Luminato is a curated Festival, that is, the programming is developed along lines envisioned by an artistic director, in this case, Chris Lorway. This year, Chris has tabled three broad themes: East/West, Artist Rights, and Divas. It was easy to suggest Ann Marie’s film be included because it deals with, in its own way, all three. You can see The Magical Life of Long Tack Sam for yourself – and at no charge – at the theatre at the National Film Board on June 20 at 2:30 PM.

I am also participating in a public form about rights in the arts. The forum, moderated by Chris Lorway, takes place at the Roots Store at 100 Bloor Street West on June 16 at 12:30 PM.  I have always been interested in this topic and I believe that the history of magic as a performing art offers insight into the relationship between artists and creative works.
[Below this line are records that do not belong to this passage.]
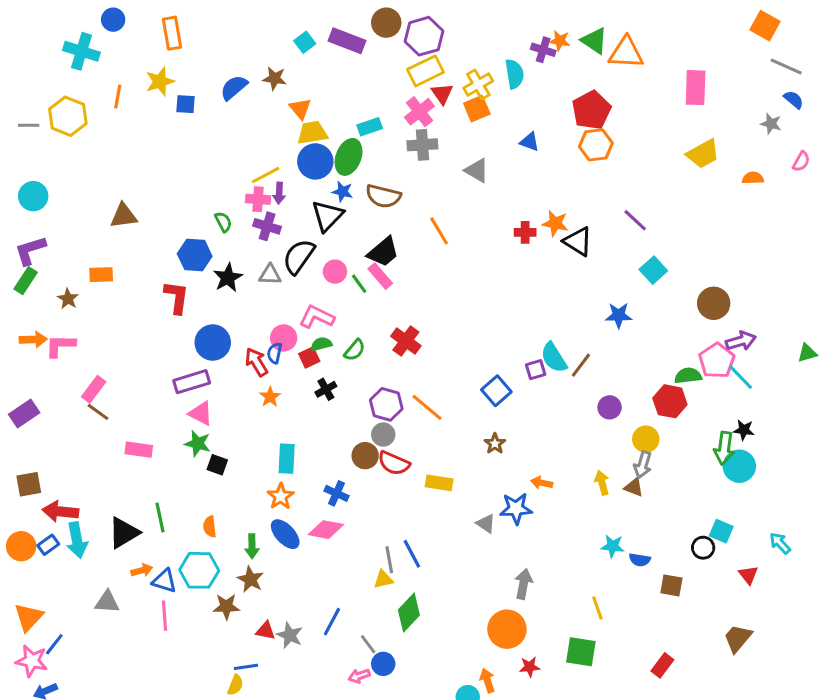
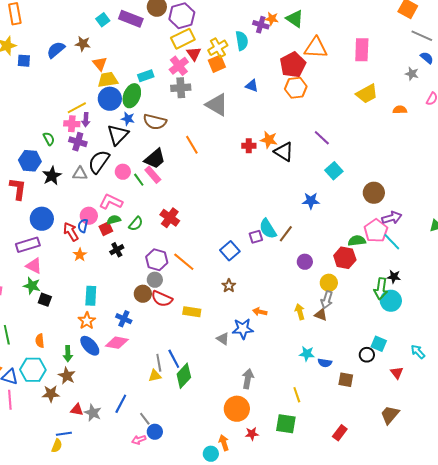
orange triangle: (626, 53) -> (316, 48), moved
gray triangle: (477, 170) -> (217, 105), size x1.4
green diamond: (409, 613) -> (184, 376), moved

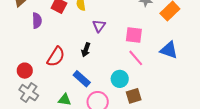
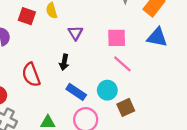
blue triangle: (169, 50) -> (157, 37), moved
red semicircle: (56, 57) -> (31, 75), turned 135
blue rectangle: (82, 79) -> (76, 92), moved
Coincidentally, I was recently sent a copy of Law and Magic, a collection of essays published by Carolina Academic Press, to review. One of the essays, “Secrets Revealed: Protecting Magicians’s Intellectual Property without Law” generated a lot of press, including from The Economist, prior to its publication in this book. The paper discusses, among other things, how the magic community has developed a set of informal norms and sanctions to protect their intellectual property.
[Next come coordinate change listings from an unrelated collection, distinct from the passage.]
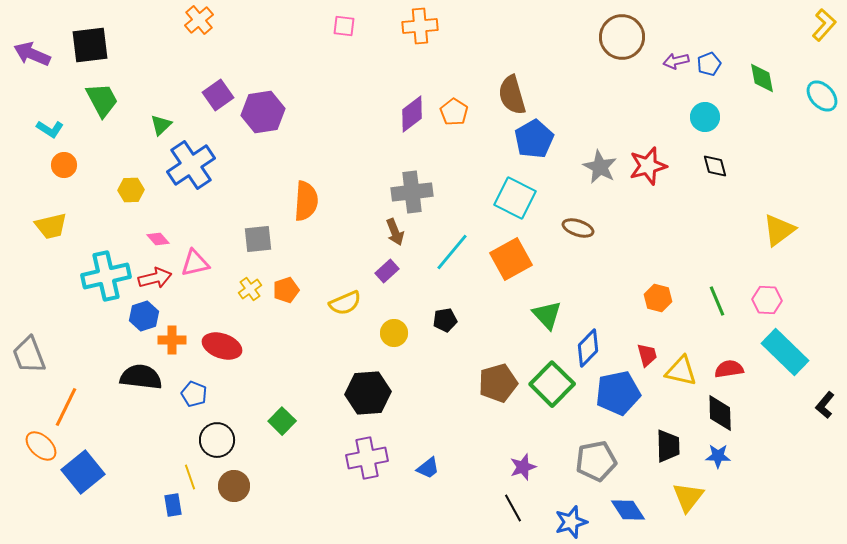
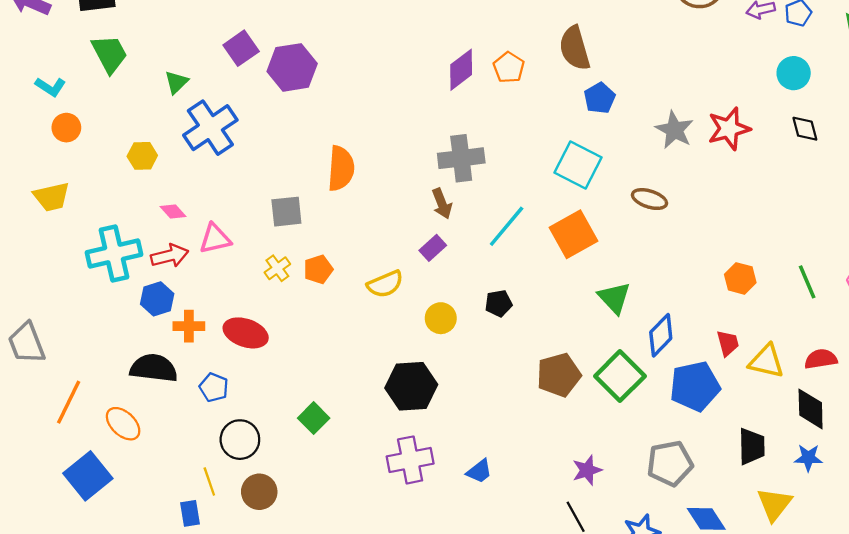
blue pentagon: (534, 139) -> (600, 98), size x0.7
orange ellipse: (41, 446) -> (123, 424), moved

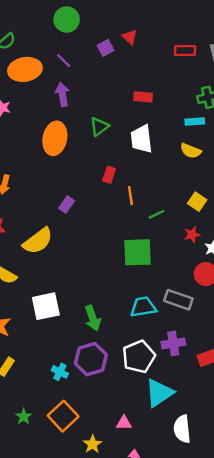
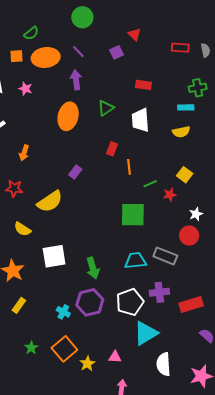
purple square: (106, 48) -> (116, 52), moved
yellow semicircle: (191, 151) -> (181, 132), turned -36
red star: (192, 235) -> (170, 195), moved
yellow star: (93, 444) -> (87, 364), moved

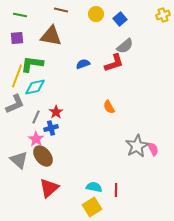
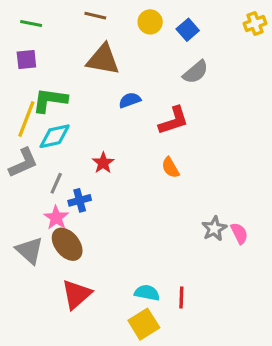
brown triangle: (51, 36) -> (103, 59), moved
red L-shape: (114, 63) -> (174, 121), moved
red star: (56, 112) -> (103, 163), moved
gray star: (137, 146) -> (214, 229), size x0.7

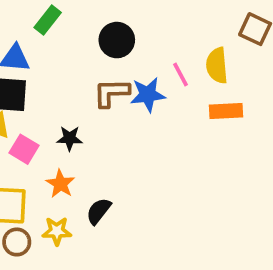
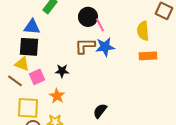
pink line: (180, 75) -> (100, 25), moved
pink square: (24, 149) -> (37, 77), turned 35
black semicircle: (99, 211) -> (100, 111), moved

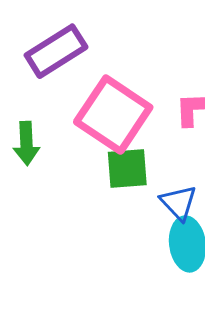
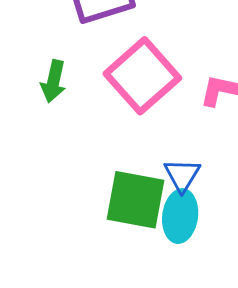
green square: (127, 168) -> (135, 200), moved, size x1.4

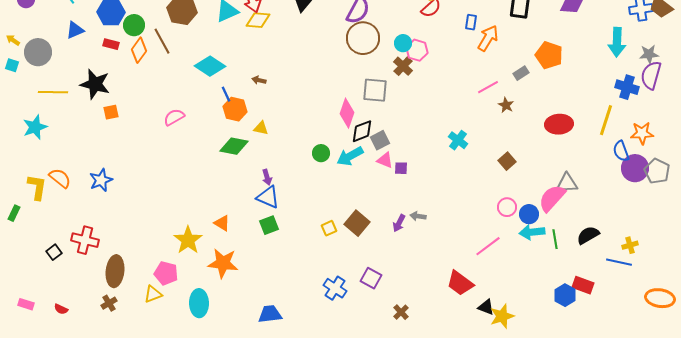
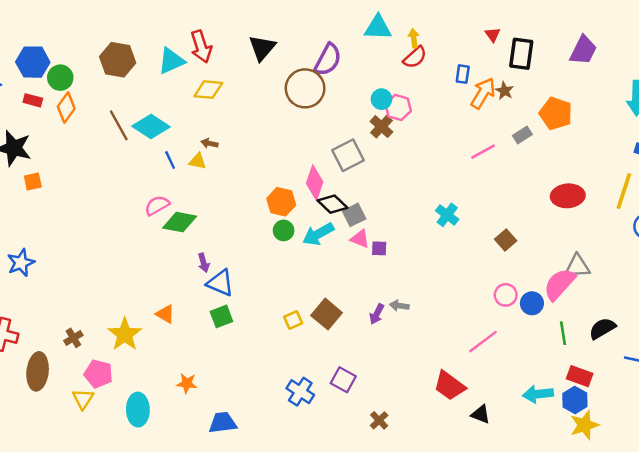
yellow diamond: (258, 20) -> (208, 90), moved
brown circle: (363, 38) -> (305, 88), moved
brown line: (162, 41) -> (119, 125), moved
gray square: (375, 90) -> (348, 155), turned -32
brown star: (506, 105) -> (504, 91), moved
orange hexagon: (235, 109) -> (281, 202), moved
pink semicircle: (174, 117) -> (157, 205), moved
yellow triangle: (261, 128) -> (198, 161), moved
black diamond: (362, 131) -> (333, 204), turned 65
purple arrow: (267, 177) -> (204, 263), moved
cyan arrow: (532, 232) -> (538, 394), moved
orange star: (223, 263) -> (187, 383), moved, size x0.6
red rectangle: (583, 285) -> (580, 376), moved
yellow triangle: (153, 294) -> (83, 399), turned -36
brown cross: (109, 303) -> (73, 338), moved
yellow star: (502, 316) -> (584, 425), moved

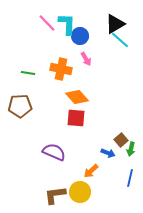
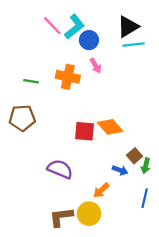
cyan L-shape: (67, 24) -> (74, 27), turned 50
cyan line: (120, 40) -> (133, 44), turned -48
orange diamond: (77, 97) -> (110, 127), moved

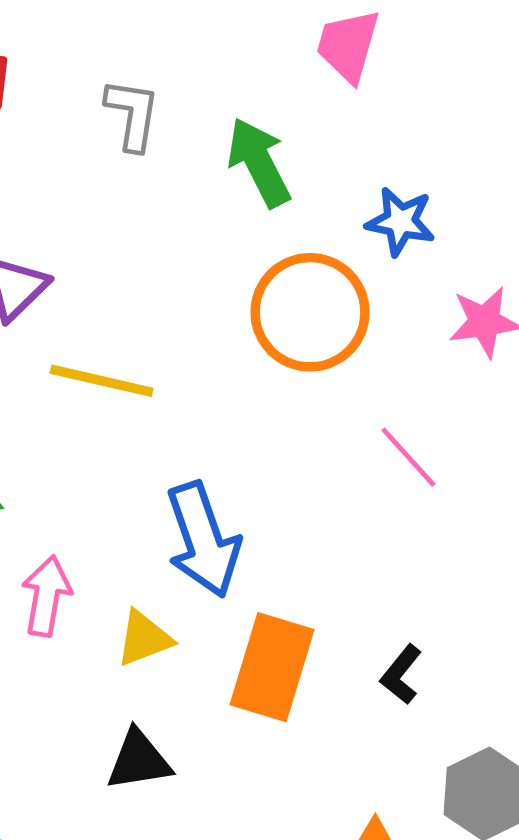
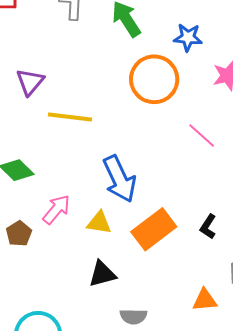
pink arrow: (46, 596) -> (56, 209), turned 36
yellow triangle: (144, 638) -> (99, 223), turned 36
orange rectangle: (272, 667) -> (154, 229), turned 42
I read the paper at a draft stage when the author, Jacob Loshin, was seeking comments. His notion, however, of how magicians protect their secrets, and their ability to do so, was completely off the mark. It still is. This is because he makes the classic mistake of assuming that, because he once dabbled in magic, and was a member of a magic society – a hobby club, really – that he has an insider’s understanding of the profession. He doesn’t.  It certainly sounds good, however.

As for the third theme – Divas – need I say anything more?